More re-Piets: exhibition says ZP has always changed, as row rumbles on

A new exhibition on Zwarte Piet in the media reveals that the figure has always changed and there is no ‘traditional’ norm, according to Het Parool.
The display opened at the Persmuseum in Amsterdam on Thursday, and curator Jop Euwijk told Het Parool: ‘The people who say now that they want to preserve the Zwarte Piet of the past, should perhaps realise that this Piet does not exist. At least not in a fixed way. There has always been change.’
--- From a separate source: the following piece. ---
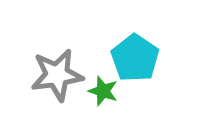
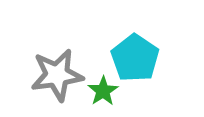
green star: rotated 20 degrees clockwise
Euwijk, who is attached to historical research body Het Citaat, was commissioned by the Persmuseum and The Netherlands Institute for Sound and Vision to look through this body’s archives for historical representations of Santa’s helper.
The recent incarnation of Zwarte Piet, blacked up and with thick lips, has caused a storm of controversy in the Netherlands and abroad. The children’s ombudsman, Magrite Kalverboer, was the latest influential figure to criticise him last month as contributing to ‘bullying, exclusion or discrimination’ and contravening the UN rights of the child.
But Euwijk found that both Zwarte Piet and Sinterklaas have changed shape through time, with Santa veering to and from more Catholic representations and depictions of scary, servile Piet with a chain on his foot, but also as a wholly unblacked-up clown.
New questions
Meanwhile, the Telegraaf reports on Friday that a schoolteacher from a disadvantaged area in Utrecht, Pim Walenkamp, has asked for clarification about the children’s ombudsman’s research, claiming it stemmed from ‘a non-representative group’ of children and criticising her methods.
A spokesman for the children’s ombudsman responded: ‘We have already admitted that the children with whom we spoke are not a representative sample. The children’s ombudsman considers the conversations enough to be indicative.’
Earlier this month, a court ruled that a Zwarte Piet protestor Jerry Afrijie was arrested with excessive force during a protest in 2014, a ruling the public prosecutor is appealing.